Pay Enough or Don’t Pay At All
Topic: The effect of monetary reward on performance
Researchers: Uri Gneezy (Professor of Management and Strategy, University of California, US) and Aldo Rustichini (Professor, University of Minnesota, US)
Published By: Quarterly Journal of Economics
Year: 2000
Formal Reference: Uri Gneezy and Aldo Rustichini, “Pay Enough or Don’t Pay At All”, Quarterly Journal of Economics, Aug, pp. 791-810
Main Conclusion: When it comes to charity activity, monetary reward reduces performance; yet if reward is already presented, the higher the pay, the better the performance.
a. Participants were 180 Israeli school children (around the age of 16) used to do charity work of going from house to house collecting monetary donations that households make to societies for cancer research, assistance to disabled children, and other good causes. Participants used to work in couples.
b. Participants divided into 3 group:
Group A. control group working (as always) for free.
Group B. was promised 1% of collected donations.
Group C. was promised 10% of collected donations.
c.Results:
Group A. ₪ 239 collected on average, per couple.
Group B. ₪ 154 collected on average, per couple.

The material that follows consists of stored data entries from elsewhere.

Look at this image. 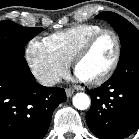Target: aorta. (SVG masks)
Here are the masks:
<instances>
[{
    "mask_svg": "<svg viewBox=\"0 0 139 139\" xmlns=\"http://www.w3.org/2000/svg\"><path fill=\"white\" fill-rule=\"evenodd\" d=\"M72 102L75 108H77L78 110H86L90 107L91 104L89 96L82 92L75 94Z\"/></svg>",
    "mask_w": 139,
    "mask_h": 139,
    "instance_id": "aorta-1",
    "label": "aorta"
}]
</instances>
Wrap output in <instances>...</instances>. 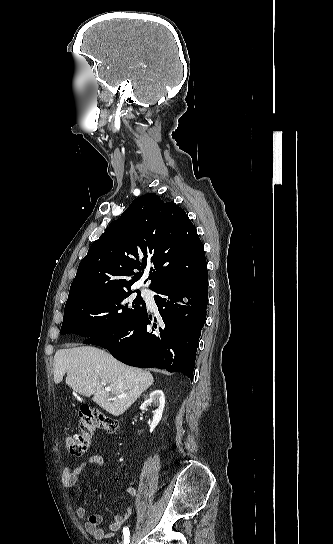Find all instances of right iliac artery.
Here are the masks:
<instances>
[{
    "label": "right iliac artery",
    "instance_id": "right-iliac-artery-1",
    "mask_svg": "<svg viewBox=\"0 0 333 544\" xmlns=\"http://www.w3.org/2000/svg\"><path fill=\"white\" fill-rule=\"evenodd\" d=\"M123 544H129L130 541V531L128 527L123 528Z\"/></svg>",
    "mask_w": 333,
    "mask_h": 544
}]
</instances>
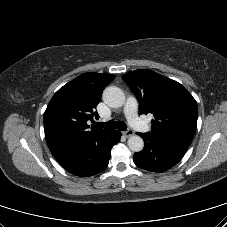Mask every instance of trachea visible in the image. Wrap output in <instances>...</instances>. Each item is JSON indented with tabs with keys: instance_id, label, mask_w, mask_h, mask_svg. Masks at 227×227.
Returning a JSON list of instances; mask_svg holds the SVG:
<instances>
[{
	"instance_id": "obj_1",
	"label": "trachea",
	"mask_w": 227,
	"mask_h": 227,
	"mask_svg": "<svg viewBox=\"0 0 227 227\" xmlns=\"http://www.w3.org/2000/svg\"><path fill=\"white\" fill-rule=\"evenodd\" d=\"M94 126L105 128V129H118V130H121V131H124V130L127 129V125H126L125 122L114 121V120H110V121L105 122V123L95 122Z\"/></svg>"
}]
</instances>
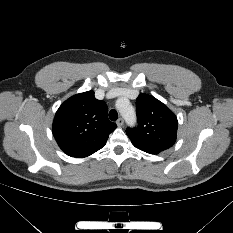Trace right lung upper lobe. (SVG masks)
<instances>
[{"label": "right lung upper lobe", "instance_id": "obj_1", "mask_svg": "<svg viewBox=\"0 0 233 233\" xmlns=\"http://www.w3.org/2000/svg\"><path fill=\"white\" fill-rule=\"evenodd\" d=\"M116 127L108 120L106 103L88 91L72 96L59 107L52 130L67 155L83 158L104 147Z\"/></svg>", "mask_w": 233, "mask_h": 233}]
</instances>
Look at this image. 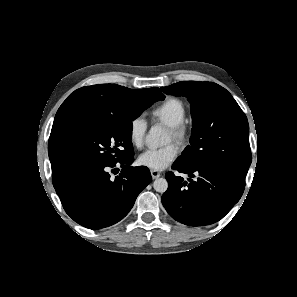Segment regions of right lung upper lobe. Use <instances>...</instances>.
I'll return each mask as SVG.
<instances>
[{
    "mask_svg": "<svg viewBox=\"0 0 297 297\" xmlns=\"http://www.w3.org/2000/svg\"><path fill=\"white\" fill-rule=\"evenodd\" d=\"M142 90H149L161 98H165L157 87L133 90L116 84L82 87L67 97L56 113L48 143L53 180L58 179L64 173V171L59 170L58 160L54 154V145L61 127L84 114L117 111L124 107L132 96Z\"/></svg>",
    "mask_w": 297,
    "mask_h": 297,
    "instance_id": "obj_1",
    "label": "right lung upper lobe"
}]
</instances>
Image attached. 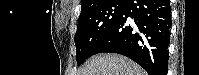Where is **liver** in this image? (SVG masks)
<instances>
[{"mask_svg":"<svg viewBox=\"0 0 199 75\" xmlns=\"http://www.w3.org/2000/svg\"><path fill=\"white\" fill-rule=\"evenodd\" d=\"M77 75H146V72L125 56L99 54L89 59Z\"/></svg>","mask_w":199,"mask_h":75,"instance_id":"liver-1","label":"liver"}]
</instances>
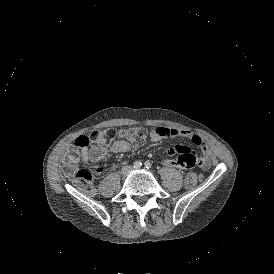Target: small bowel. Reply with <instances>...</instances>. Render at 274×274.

Group C. ₪ 219 collected on average, per couple.
It was made clear that the payments were financed by the researchers, and not by the societies donations were targeted for.
Conclusions
If we compare the treatment in which monetary compensation was not even mentioned with the one in which it was, then we may conclude that the monetary compensation produces a reduction in the performance.
But in the set of treatments in which a monetary compensation is offered, a higher monetary incentive produced a higher performance.
Comment: it seems as if the researchers regard the students work as mechanical, not creative or heuristic, stating that these students were used to do this work and that “students do not have to ‘‘sell’’ the donation, since most people are already familiar with it from television announcements and advertisements”.